Here’s a passage from that speech.  In it, Dr. McGrath refers, of course, to the Oxford evolutionary biologist Richard Dawkins (1941-), who has become famous as a zealous advocate of the so-called “New Atheism.”  However, he also alludes to the sadly short-lived Harvard evolutionary biologist Stephen Jay Gould (1941-2002), also personally an unbeliever, whose essays and best-selling books were far more charitable to religious belief than those of Dawkins, and to the eminent Anglo-American mathematician and theoretical physicist Freeman Dyson (1923-2020), of the Institute for Advanced Study at Princeton, who publicly identified himself as a Christian: 

 

Stephen J. Gould, who died recently of lung cancer, had some very interesting things to say.  In his book Rocks of Ages, he argues that science simply cannot, by the legitimate application of its methods, decide the God question one way or the other.  I think most scientists would think that is the case.  Now, again, Richard Dawkins does not think that that is the case.  He argues that real scientists ought to be atheists, and, therefore, I regret to say, challenges the scientific credentials of people like Freeman Dyson for daring to take an interest in religion and occasionally saying something nice about it.
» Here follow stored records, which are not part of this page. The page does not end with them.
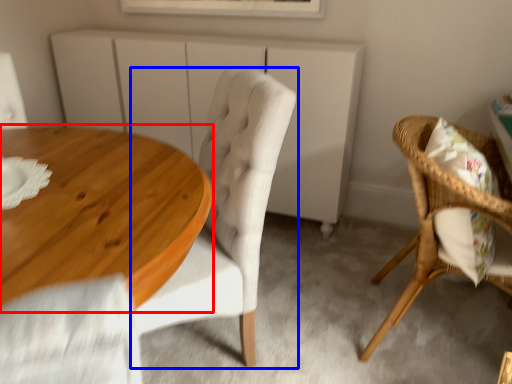 Question: Which of the following is the closest to the observer, coffee table (highlighted by a red box) or chair (highlighted by a blue box)?

Choices:
 (A) coffee table
 (B) chair

Answer: (A) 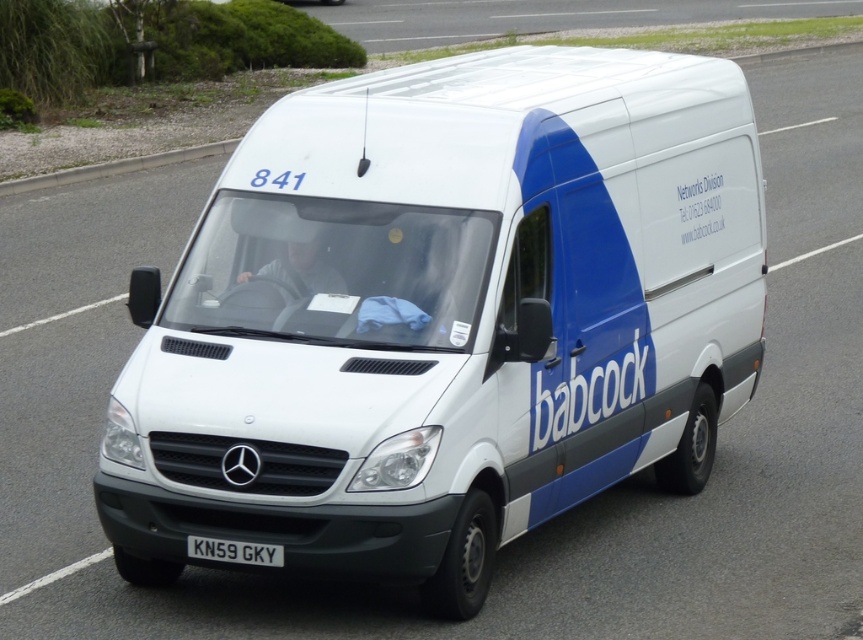 You are a delivery driver who needs to park the white matte van at center in a parking spot that is exactly the same width as the white metallic license plate at center. Will the van fit in the parking spot?

The white matte van at center is wider than the white metallic license plate at center, so it will not fit in the parking spot designed to match the license plate width.

What are the coordinates of the white matte van at center?

The white matte van at center is located at point (444, 316). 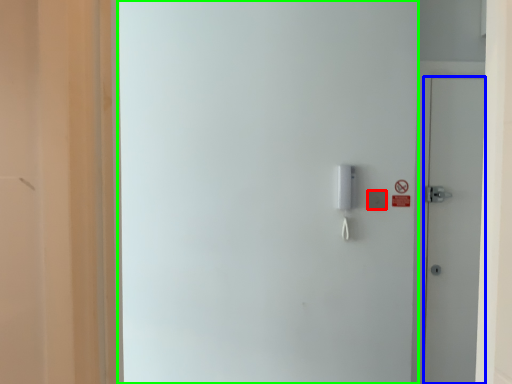 Question: Which object is positioned farthest from light switch (highlighted by a red box)? Select from door (highlighted by a blue box) and screen door (highlighted by a green box).

Choices:
 (A) door
 (B) screen door

Answer: (B) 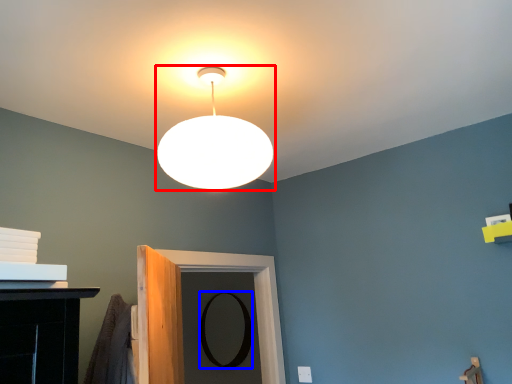 Question: Which object is closer to the camera taking this photo, lamp (highlighted by a red box) or mirror (highlighted by a blue box)?

Choices:
 (A) lamp
 (B) mirror

Answer: (A) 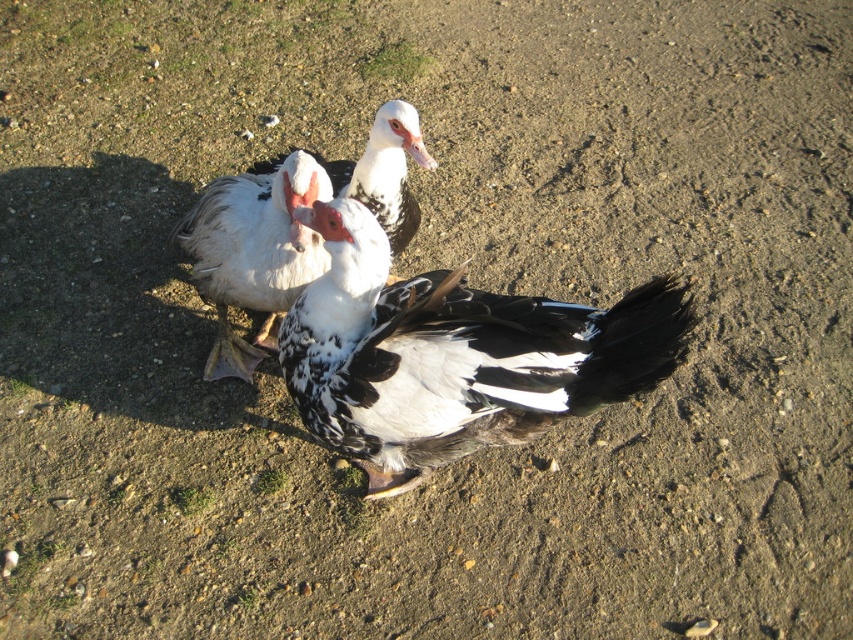 Identify the location of speckled feathered goose at center. This screenshot has width=853, height=640. (454, 355).

Does point (355, 301) come farther from viewer compared to point (260, 189)?

No.

I want to click on speckled feathered goose at center, so click(454, 355). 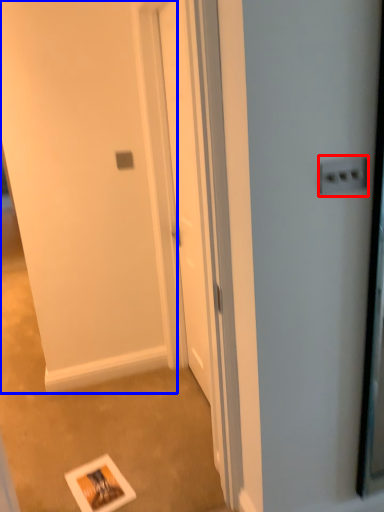 Question: Which object is closer to the camera taking this photo, electric outlet (highlighted by a red box) or screen door (highlighted by a blue box)?

Choices:
 (A) electric outlet
 (B) screen door

Answer: (B) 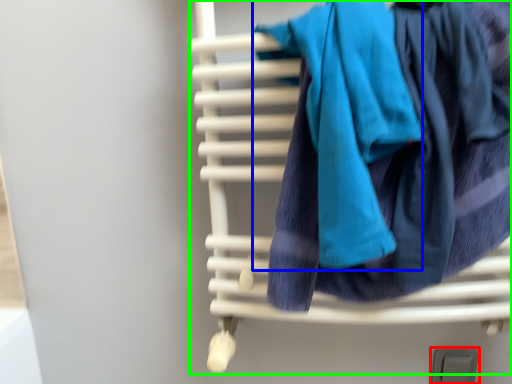 Question: Which object is the farthest from window (highlighted by a red box)? Choose among these: bath towel (highlighted by a blue box) or furniture (highlighted by a green box).

Choices:
 (A) bath towel
 (B) furniture

Answer: (A) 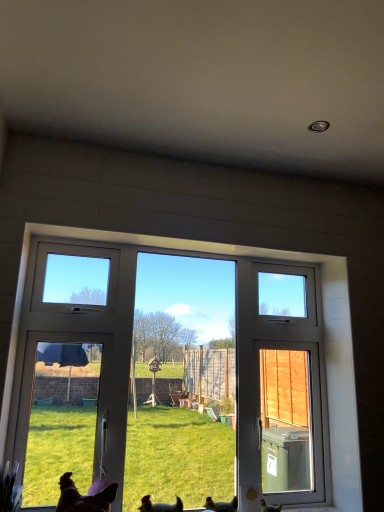 Question: Considering the relative positions of brown fur dog at lower left, which is counted as the first dog, starting from the left, and white plastic window at center in the image provided, is brown fur dog at lower left, which is counted as the first dog, starting from the left, in front of white plastic window at center?

Choices:
 (A) yes
 (B) no

Answer: (A)

Question: From the image's perspective, is brown fur dog at lower left, which is counted as the first dog, starting from the left, under white plastic window at center?

Choices:
 (A) yes
 (B) no

Answer: (A)

Question: Is the depth of brown fur dog at lower left, which is counted as the first dog, starting from the left, greater than that of white plastic window at center?

Choices:
 (A) yes
 (B) no

Answer: (B)

Question: Does brown fur dog at lower left, which is counted as the first dog, starting from the left, have a greater width compared to white plastic window at center?

Choices:
 (A) no
 (B) yes

Answer: (B)

Question: Does brown fur dog at lower left, which is counted as the first dog, starting from the left, have a greater height compared to white plastic window at center?

Choices:
 (A) no
 (B) yes

Answer: (A)

Question: Is brown matte chicken at lower right, the second chicken in the left-to-right sequence, inside or outside of brown fur dog at lower center, the 1th dog positioned from the right?

Choices:
 (A) inside
 (B) outside

Answer: (B)

Question: Looking at their shapes, would you say brown matte chicken at lower right, the second chicken in the left-to-right sequence, is wider or thinner than brown fur dog at lower center, which is the second dog from left to right?

Choices:
 (A) thin
 (B) wide

Answer: (A)

Question: Based on their positions, is brown matte chicken at lower right, the second chicken in the left-to-right sequence, located to the left or right of brown fur dog at lower center, the 1th dog positioned from the right?

Choices:
 (A) left
 (B) right

Answer: (B)

Question: From a real-world perspective, is brown matte chicken at lower right, the 1th chicken when ordered from right to left, above or below brown fur dog at lower center, which is the second dog from left to right?

Choices:
 (A) below
 (B) above

Answer: (A)

Question: From their relative heights in the image, would you say white plastic window at center is taller or shorter than brown feathered chicken at lower center, the 2th chicken from the right?

Choices:
 (A) tall
 (B) short

Answer: (A)

Question: Is point (185, 241) positioned closer to the camera than point (208, 499)?

Choices:
 (A) closer
 (B) farther

Answer: (A)

Question: Based on their sizes in the image, would you say white plastic window at center is bigger or smaller than brown feathered chicken at lower center, the 2th chicken from the right?

Choices:
 (A) big
 (B) small

Answer: (A)

Question: Based on their positions, is white plastic window at center located to the left or right of brown feathered chicken at lower center, the 2th chicken from the right?

Choices:
 (A) right
 (B) left

Answer: (B)

Question: Relative to brown fur dog at lower left, which is counted as the first dog, starting from the left, is brown matte chicken at lower right, the 1th chicken when ordered from right to left, in front or behind?

Choices:
 (A) behind
 (B) front

Answer: (A)

Question: From a real-world perspective, is brown matte chicken at lower right, the second chicken in the left-to-right sequence, physically located above or below brown fur dog at lower left, which is counted as the first dog, starting from the left?

Choices:
 (A) below
 (B) above

Answer: (A) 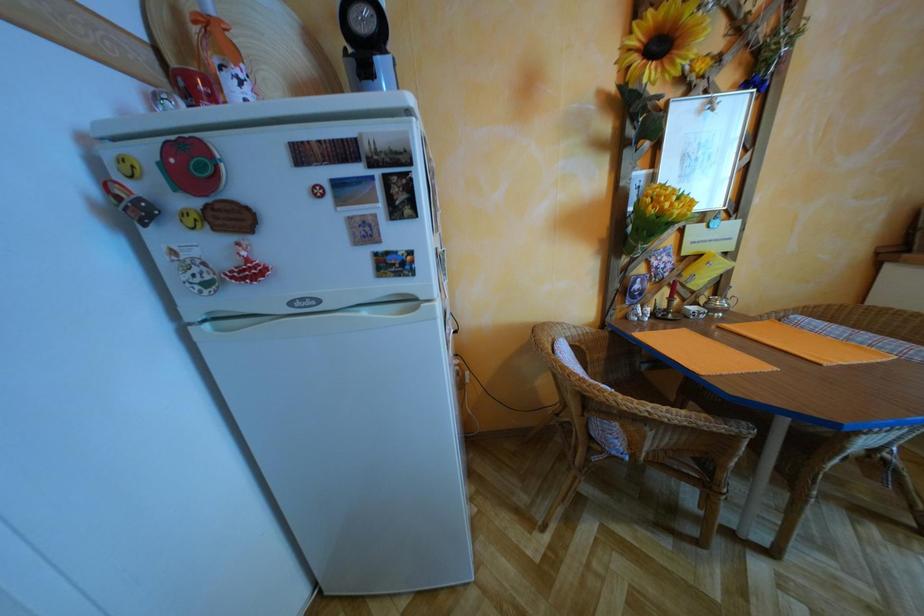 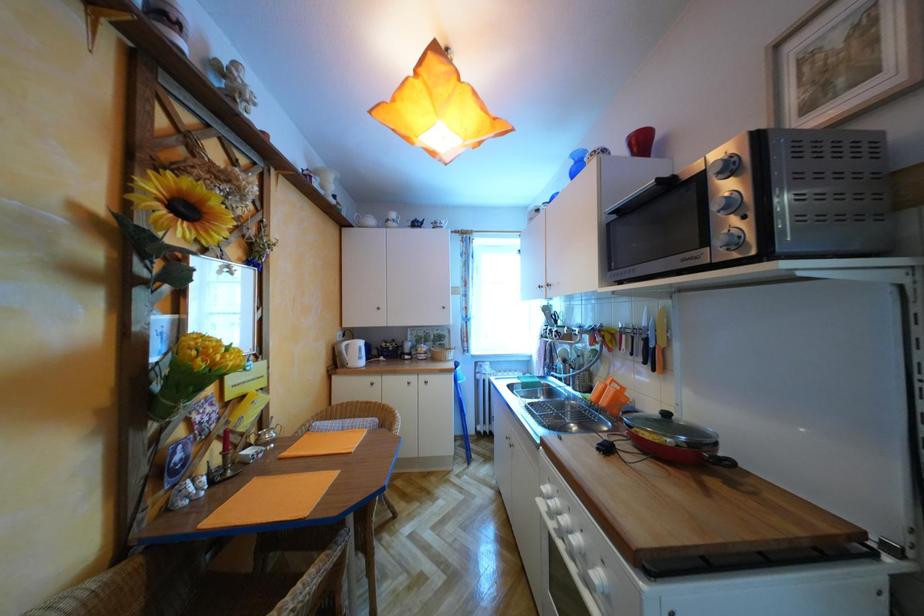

If I could express a real concern here . . .  You know, I love the sciences.  I think they are wonderful, but, if you say, as Dawkins does, that science entails atheism, which everyone knows isn’t the case, then actually what you are going to do is persuade a large body of religious people that science is off-limits, and I don’t think that’s right.  I think that the position of science in our culture is so precarious that if you actually imply that it’s antireligious, then it’s going to lose its support at a moment in history when it needs all the support it can get.  And, therefore, I want to say that Richard Dawkins is doing science a disservice by portraying it in this way.  (252-253)

 

On 16 April 2015, by the way, the New York Times published an interview with Freeman Dyson, entitled “Freeman Dyson: By the Book.”  In it, he was asked “What books might we be surprised to find on your shelves?”  He replied, “‘The Book of Mormon: Another Testament of Jesus Christ.’ I treasure it because some of my best friends are Mormons, and the book tells a dramatic story in a fine biblical style. The reader has to wait with growing tension almost until the end of the story to reach the final climax, when Jesus arrives in America and founds his second kingdom here.”